И как чуткий читатель он был не одинок. Летом 1935 года другой поэт-«всезнайка» откликается на символику советского герба, но теперь в не менее загадочных поэтических строках наличествуют оба основных геральдических элемента – Земля и Солнце. В небо несутся высокомерные стрелы мефистофельского солнца. Восход и солнечные лучи приравнены псовой охоте с «линейками» мчащихся гончих, которых выгоняет солнце-«выжлятник». Послушный земной шар вращается как картонный глобус в меблированной комнате, где замирает вечное движение шубертова талисмана – сердца. За утренней властной эмблематикой следит поэтово другое «Я», зеркало – часть мебели и шубертов Doppelganger, отражение и шпион, верный отгадчик и зазнайка. Вот это описание герба «чужелюбой власти» в стихотворении Мандельштама «На мертвых ресницах Исакий замерз…»:
(III, 96)
Поистине, геральдика в поэтическом обиходе не поддается силе трения и убийственным границам, и перпетуум-мобиле поэзии продолжает двигаться вечно.
МОН-РЕПО
Белле Сегаль
И.А. Гончаров. «Обломов»
Велимир Хлебников. «Зангези»
Московский пушкинист, ставший одним из лучших американских набоковедов, издал наконец в России в издательстве «Гиперион» книгу своих эссе[40]. Вполне закономерно, что именно таким высокосортным текстам суждено становиться предметом излучения (sic!) и спора.
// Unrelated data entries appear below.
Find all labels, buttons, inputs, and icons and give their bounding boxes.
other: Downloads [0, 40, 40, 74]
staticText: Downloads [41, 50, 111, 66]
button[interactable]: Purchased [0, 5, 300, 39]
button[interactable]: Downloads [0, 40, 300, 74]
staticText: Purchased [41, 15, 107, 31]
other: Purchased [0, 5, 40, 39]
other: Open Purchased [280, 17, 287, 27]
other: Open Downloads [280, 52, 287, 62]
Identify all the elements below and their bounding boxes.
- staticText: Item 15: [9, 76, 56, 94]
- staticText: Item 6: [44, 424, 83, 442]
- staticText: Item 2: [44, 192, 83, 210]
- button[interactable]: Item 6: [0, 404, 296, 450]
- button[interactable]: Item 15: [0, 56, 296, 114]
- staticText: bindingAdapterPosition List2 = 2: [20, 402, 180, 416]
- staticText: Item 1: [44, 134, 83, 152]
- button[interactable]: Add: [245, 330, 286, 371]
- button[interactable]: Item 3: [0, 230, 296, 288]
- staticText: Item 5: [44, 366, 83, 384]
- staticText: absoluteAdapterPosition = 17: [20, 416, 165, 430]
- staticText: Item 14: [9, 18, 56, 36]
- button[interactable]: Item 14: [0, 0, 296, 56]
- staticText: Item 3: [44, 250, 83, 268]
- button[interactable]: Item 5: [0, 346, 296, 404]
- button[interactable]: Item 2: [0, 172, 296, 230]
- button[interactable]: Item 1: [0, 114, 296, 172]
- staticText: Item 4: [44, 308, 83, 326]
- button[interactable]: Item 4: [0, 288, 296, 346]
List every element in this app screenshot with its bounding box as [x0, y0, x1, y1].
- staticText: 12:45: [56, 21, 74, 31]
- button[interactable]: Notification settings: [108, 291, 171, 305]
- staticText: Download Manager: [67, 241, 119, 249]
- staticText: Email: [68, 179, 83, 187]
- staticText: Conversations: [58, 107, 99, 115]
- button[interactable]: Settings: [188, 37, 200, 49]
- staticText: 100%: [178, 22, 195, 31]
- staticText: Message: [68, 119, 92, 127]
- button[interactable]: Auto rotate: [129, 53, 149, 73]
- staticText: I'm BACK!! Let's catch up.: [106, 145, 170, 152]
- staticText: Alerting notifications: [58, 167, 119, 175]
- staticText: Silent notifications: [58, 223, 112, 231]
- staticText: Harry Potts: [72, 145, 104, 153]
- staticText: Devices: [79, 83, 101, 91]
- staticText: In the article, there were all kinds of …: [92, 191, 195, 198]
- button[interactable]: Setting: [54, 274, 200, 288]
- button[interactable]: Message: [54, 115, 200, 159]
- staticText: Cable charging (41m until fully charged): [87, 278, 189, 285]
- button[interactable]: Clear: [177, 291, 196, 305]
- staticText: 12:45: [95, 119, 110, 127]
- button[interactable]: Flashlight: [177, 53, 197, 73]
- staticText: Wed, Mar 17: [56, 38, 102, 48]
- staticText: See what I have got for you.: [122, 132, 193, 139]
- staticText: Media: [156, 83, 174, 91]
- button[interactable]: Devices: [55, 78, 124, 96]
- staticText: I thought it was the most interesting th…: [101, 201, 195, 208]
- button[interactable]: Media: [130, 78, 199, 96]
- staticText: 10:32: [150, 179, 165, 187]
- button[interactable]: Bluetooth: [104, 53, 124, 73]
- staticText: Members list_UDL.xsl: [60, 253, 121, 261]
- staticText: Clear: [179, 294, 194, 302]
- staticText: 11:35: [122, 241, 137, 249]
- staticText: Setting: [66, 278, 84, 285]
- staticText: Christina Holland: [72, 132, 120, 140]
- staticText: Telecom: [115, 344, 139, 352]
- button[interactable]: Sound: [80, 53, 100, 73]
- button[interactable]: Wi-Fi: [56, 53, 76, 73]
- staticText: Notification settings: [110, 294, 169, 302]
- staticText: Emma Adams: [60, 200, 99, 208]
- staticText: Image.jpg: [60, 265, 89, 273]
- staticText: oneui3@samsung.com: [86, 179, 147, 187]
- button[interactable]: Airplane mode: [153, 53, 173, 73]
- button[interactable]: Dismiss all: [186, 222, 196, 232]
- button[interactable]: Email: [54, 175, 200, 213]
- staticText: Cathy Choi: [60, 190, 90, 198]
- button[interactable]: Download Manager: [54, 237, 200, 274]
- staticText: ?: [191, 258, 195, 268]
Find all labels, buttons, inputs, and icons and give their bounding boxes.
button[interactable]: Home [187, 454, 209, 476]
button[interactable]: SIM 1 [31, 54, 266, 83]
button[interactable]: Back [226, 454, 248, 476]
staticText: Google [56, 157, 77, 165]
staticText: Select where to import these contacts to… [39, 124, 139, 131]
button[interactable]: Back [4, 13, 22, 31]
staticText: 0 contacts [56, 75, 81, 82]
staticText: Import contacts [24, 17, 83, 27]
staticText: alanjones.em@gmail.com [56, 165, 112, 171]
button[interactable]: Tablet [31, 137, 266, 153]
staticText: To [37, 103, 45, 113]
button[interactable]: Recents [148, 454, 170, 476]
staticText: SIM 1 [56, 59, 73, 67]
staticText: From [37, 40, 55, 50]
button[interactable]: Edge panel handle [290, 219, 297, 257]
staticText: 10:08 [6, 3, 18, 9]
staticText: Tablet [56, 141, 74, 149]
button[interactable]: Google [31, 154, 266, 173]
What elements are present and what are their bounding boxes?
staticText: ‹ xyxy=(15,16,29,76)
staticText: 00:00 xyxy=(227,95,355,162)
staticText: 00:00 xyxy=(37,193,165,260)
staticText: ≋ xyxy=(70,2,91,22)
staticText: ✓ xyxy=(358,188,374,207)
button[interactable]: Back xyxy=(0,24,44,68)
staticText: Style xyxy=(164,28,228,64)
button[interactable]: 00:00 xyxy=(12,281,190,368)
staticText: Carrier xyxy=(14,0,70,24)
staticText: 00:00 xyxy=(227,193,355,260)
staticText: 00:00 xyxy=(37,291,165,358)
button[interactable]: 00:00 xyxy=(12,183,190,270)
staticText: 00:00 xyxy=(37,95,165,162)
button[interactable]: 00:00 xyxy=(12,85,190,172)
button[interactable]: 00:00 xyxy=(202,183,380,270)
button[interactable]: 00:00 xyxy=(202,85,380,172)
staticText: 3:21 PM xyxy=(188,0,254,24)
И не диво – даже могучее протуберанцевое светило имеет свои пятна. Автор – непревзойденный мастер стиля, его собственная виртуозность отшлифована многолетним сотрудничеством с английским и русским языком Набокова. Свое изысканное и огульное презрение ко всему современному (от поэтического языка до «электронной машины») профессор тщательно взращивал и теперь лелеет, как оранжерейную орхидею. Но его личностная орфография, войдя в повседневный контакт с климатом нынешней российской полиграфии и корректорскими злоумышлениями, подхватила заурядный насморк, и теперь при чтении книги невозможно отличить миссионерское искусство от прилипчивой опечатки. Так вульгарная действительность подбирается к заокеанской заносчивости, но мы твердо верим, что подкожную старомодность мочалкой не стереть. Зато сама себя она способна пребольно высечь, впадая в иную крайность – самоуничижение. Книга посвящена сестре Набокова – Елене Владимировне Сикорской, она же – трогательная героиня эссе «Окно с видом на комнату». Рыцарский жест верного служения – покуда пристрастность не перелилась через край – вино вне чаши отдает северянинским подобострастием. На авантитуле автор свой портрет заменил ее преподобием – фотографией дамы, играющей в «скрабль». Или это очередной початок опечаток?